Carbs good and bad baggage

June 27th, 2015 1:22 am

First Posted: 5/7/2013

Many folks today are looking for the secret ingredient to losing a few pounds. Carbohydrates get a bad rap and are sometimes labeled as being the culprit for gaining weight.

It’s comfort food, mashed potatoes, macaroni and cheese, stuffing and bread pudding. Yes, you are right, if the portions aren’t controlled, one can easily rack up the calories. There are two kinds of carbohydrates, simple and complex. Each group comes with extra baggage, good and bad.

The first group, simple carbohydrates, are things like sugar, sucrose and nature’s sugar found in fruit, fructose. There is also the natural sugar found in milk, lactose along with others. Chemists call these monosaccharide and disaccharides.

The second group, complex carbohydrates, are found in foods like pasta, potatoes, bread and rice. They contain starches and fibers, both soluble and insoluble. Chemists call these polysaccharides.

Why group these into different groups? It is because our bodies break these down and absorb them in different ways. Complex carbohydrates have an extra step in digestion. First, our bodies need to digest polysaccharides into the disaccharide maltose. That’s why when we eat complex carbohydrates, our hunger pains are delayed when compared to simple carbohydrates.

Sucrose, table sugar, comes with little nutrient value other than calories. It also causes dental cavities. Check the nutrition label to see how much sucrose is in the food you eat.

The other carbohydrates have vitamins and minerals, along with fiber. These are healthy additions to the calories. Folks that need to limit carbohydrates should consider getting them from fruits and vegetables and whole grains. These foods contain lots of vitamins, minerals and phytochemicals.

The USDA dietary guidelines encourage Americans to limit complex carbohydrates to one quarter of the plate. Half of those should be from whole grains. Other simple carbohydrates come from one half the plates, which is fruits and vegetables.

If you are a son or daughter, why not celebrate this Mother’s Day by giving your mom a healthy carb dessert instead of candy. Package it in a decorative tin or tray. It’s easy to make and sure to be a hit with Mom.

Chocolate Drizzled Fruit

2 tablespoons chocolate chips (semi-sweet)

2 bananas (large, peeled and cut into quarters)

8 strawberries (large)

1⁄4 cup walnuts or almonds (chopped, unsalted)

Place chocolate chips in a small microwave safe bowl.

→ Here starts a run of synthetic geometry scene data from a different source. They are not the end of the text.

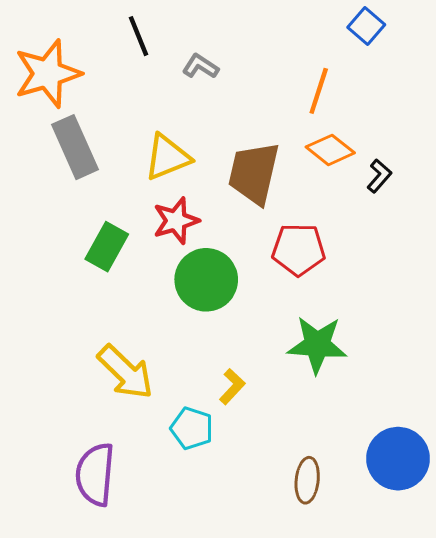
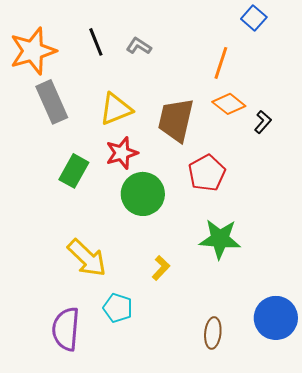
black line: (138, 36) -> (96, 42), moved
red pentagon: (299, 249) -> (207, 173), turned -30
cyan pentagon: (192, 428) -> (118, 308), moved

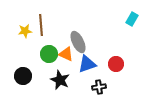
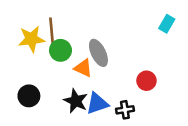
yellow star: (25, 31) -> (31, 39), size x1.5
green circle: (49, 54) -> (60, 50), moved
blue triangle: (87, 64) -> (97, 103), moved

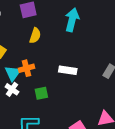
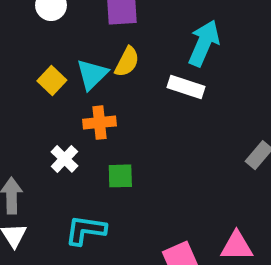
white rectangle: (68, 70) -> (186, 87), moved
cyan triangle: (13, 73) -> (92, 74), moved

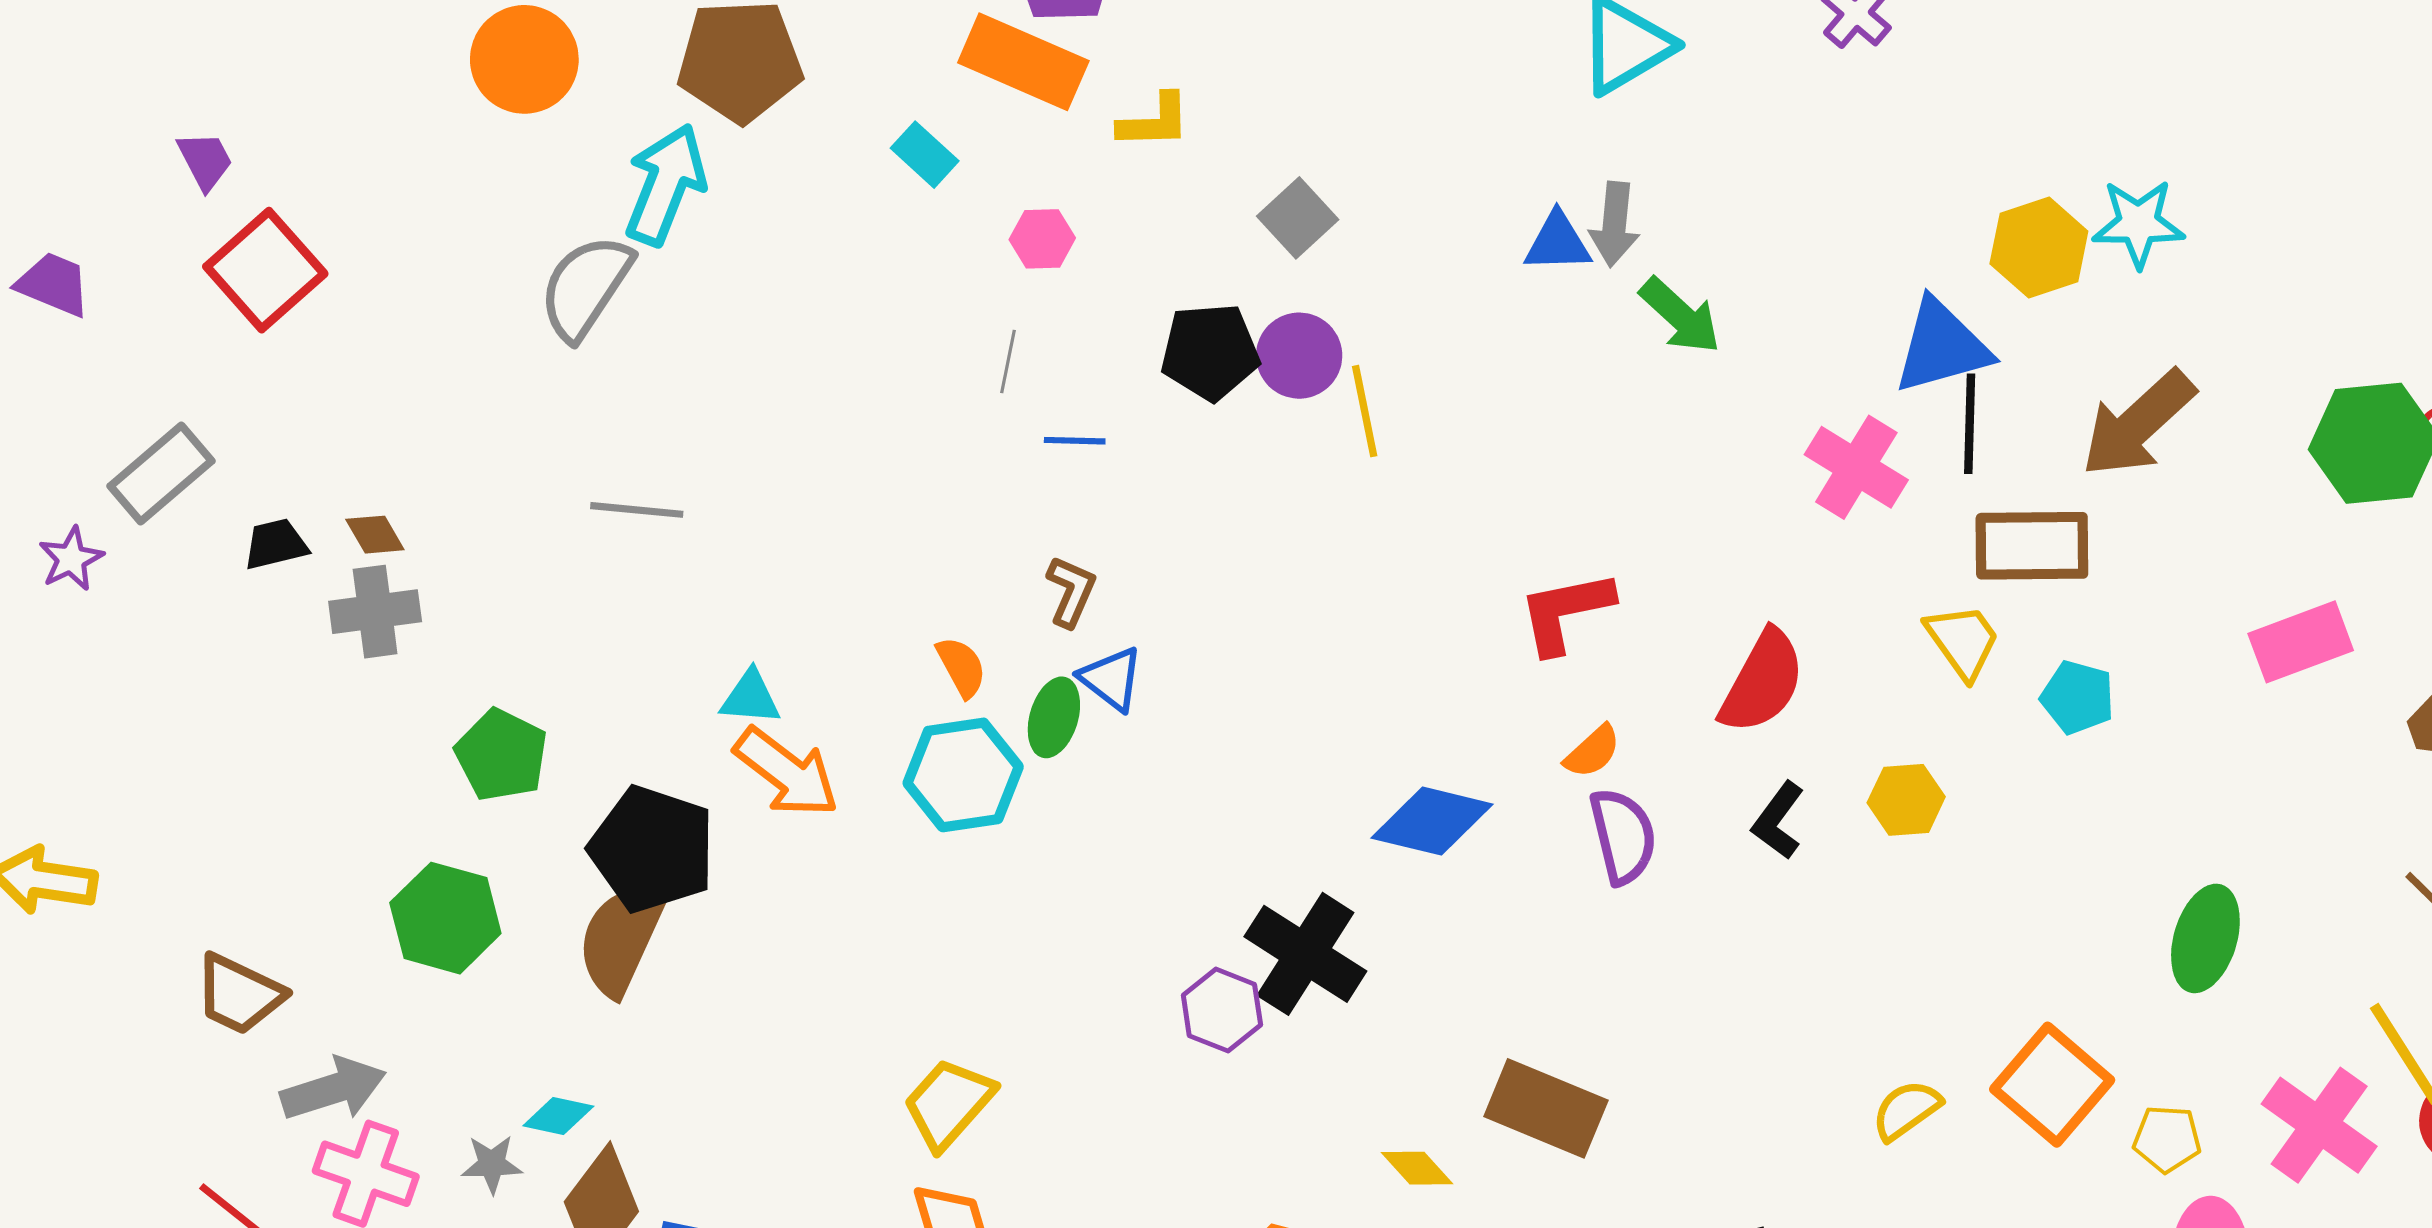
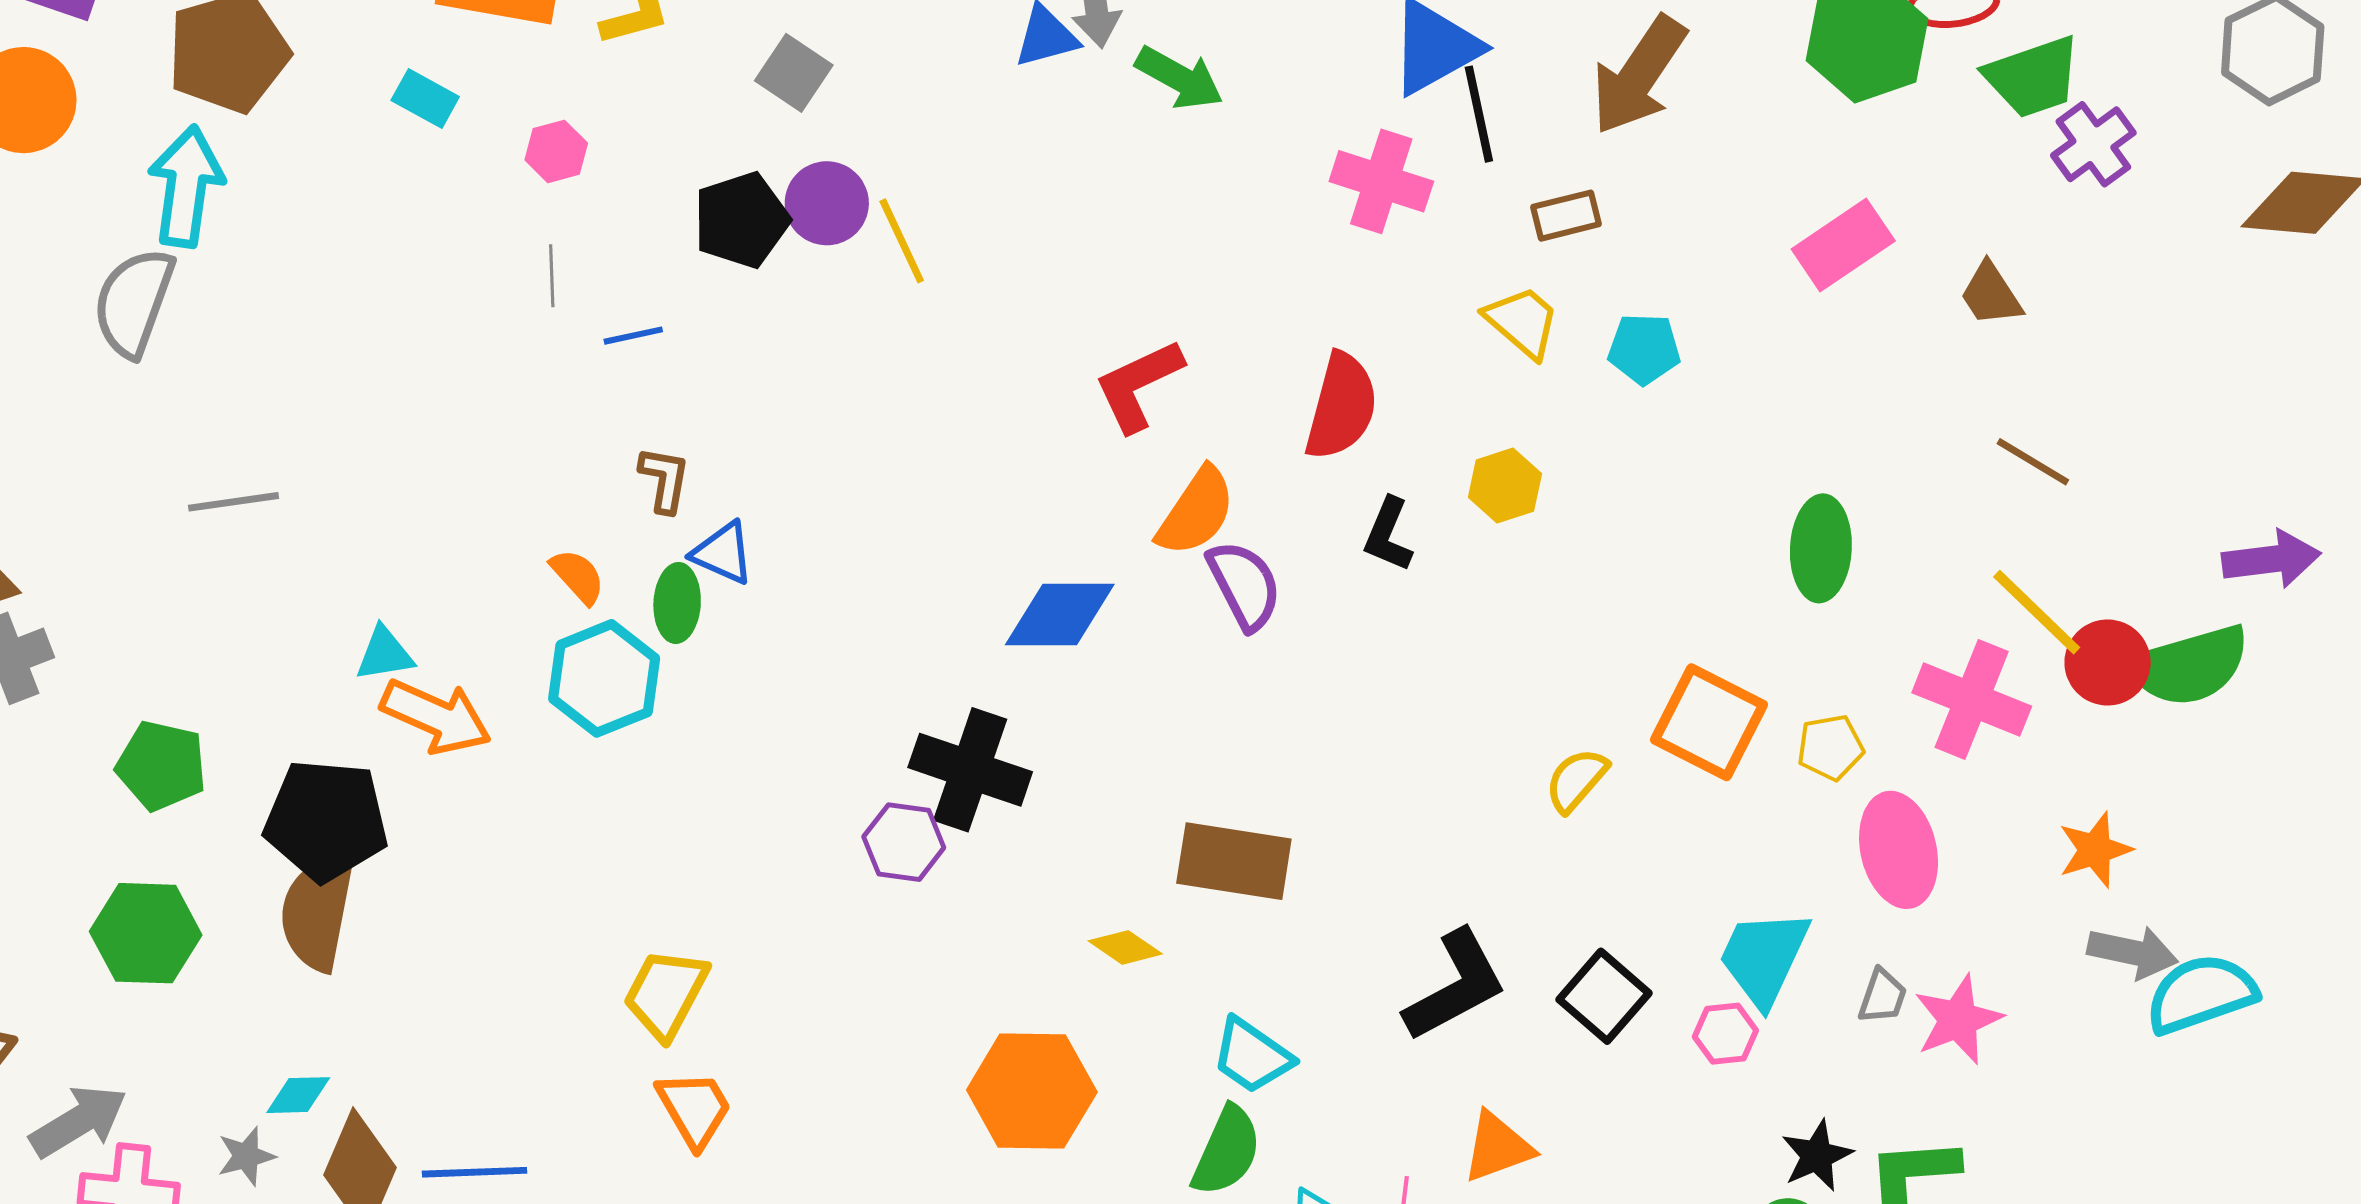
brown rectangle: (2032, 546) -> (1566, 216), size x0.6
orange semicircle: (1593, 752) -> (1196, 512), size x1.6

Heat on high for 10 seconds and stir. Repeat until chocolate is melted, about 30 seconds.

Place fruit on a small tray covered with a piece of waxed paper. Use a spoon to drizzle the melted chocolate on top of the fruit. Sprinkle the fruit with chopped nuts. Cover the fruit and place in the refrigerator for 10 minutes or until the chocolate hardens. Serve chilled. Yield 4 servings.